It wasn't Hobby Lobby's scrapbook supplies, their seasonal decorations or their generous selection of fabrics that got the attention of the Department of Justice. It was the ancient clay artifacts from modern-day Iraq.
The DOJ said the company smuggled the artifacts into the United States, and the arts and crafts chain on Wednesday agreed to a settlement with the US Attorney's Office for the Eastern District of New York.
According to court documents, Hobby Lobby agreed to forfeit thousands of Iraqi artifacts and pay a $3 million fine to resolve the civil action the Justice Department brought against the company.
Ancient cuneiform tablets and clay bullae from modern-day Iraq were smuggled into the United States through the United Arab Emirates and Israel, JOD officials said. With Hobby Lobby's consent they were falsely labeled as "ceramics" and "samples" and illegally shipped to Hobby Lobby stores and two corporate offices, according to the DOJ.
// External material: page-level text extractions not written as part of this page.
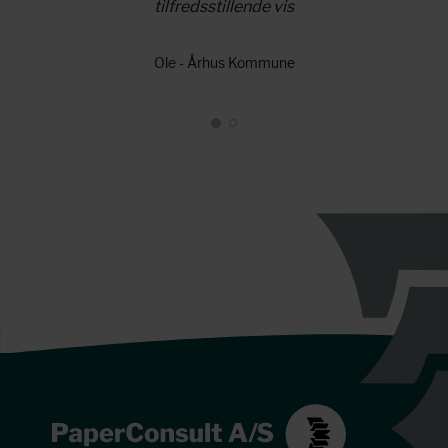
tilfredsstillende vis
Ole - Århus Kommune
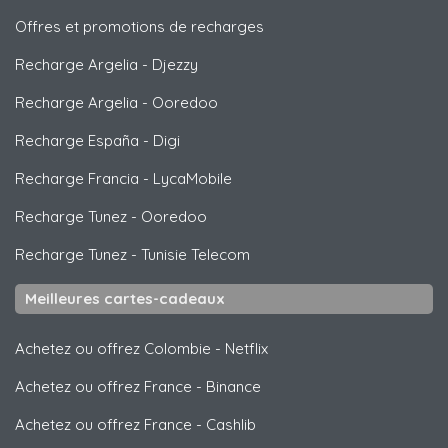
Offres et promotions de recharges
Recharge Argelia
-
Djezzy
Recharge Argelia
-
Ooredoo
Recharge España
-
Digi
Recharge Francia
-
LycaMobile
Recharge Tunez
-
Ooredoo
Recharge Tunez
-
Tunisie Telecom
Meilleures cartes-cadeaux
Achetez ou offrez Colombie
-
Netflix
Achetez ou offrez France
-
Binance
Achetez ou offrez France
-
Cashlib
Cuneiform is an ancient system of writing on clay tablets that was used in Mesopotamia, according to the DOJ, and clay bullae are balls of clay on which seals have been imprinted.
"In 2009, Hobby Lobby began acquiring a variety of historical Bibles and other artifacts. Developing a collection of historically and religiously important books and artifacts about the Bible is consistent with the company's mission and passion for the Bible," said a Hobby Lobby statement.
"We should have exercised more oversight and carefully questioned how the acquisitions were handled," Hobby Lobby President Steve Green said in the statement. "Hobby Lobby has cooperated with the government throughout its investigation, and with the announcement of today's settlement agreement, is pleased the matter has been resolved."
Green and a consultant traveled to the United Arab Emirates in July 2010 to inspect the artifacts for sale, the DOJ said.
"The protection of cultural heritage is a mission that Homeland Security Investigations and its partner US Customs and Border Protection take very seriously as we recognize that while some may put a price on these artifacts, the people of Iraq consider them priceless," said Angel Melendez, special agent in charge, who led the investigation with the United States Attorney's Office.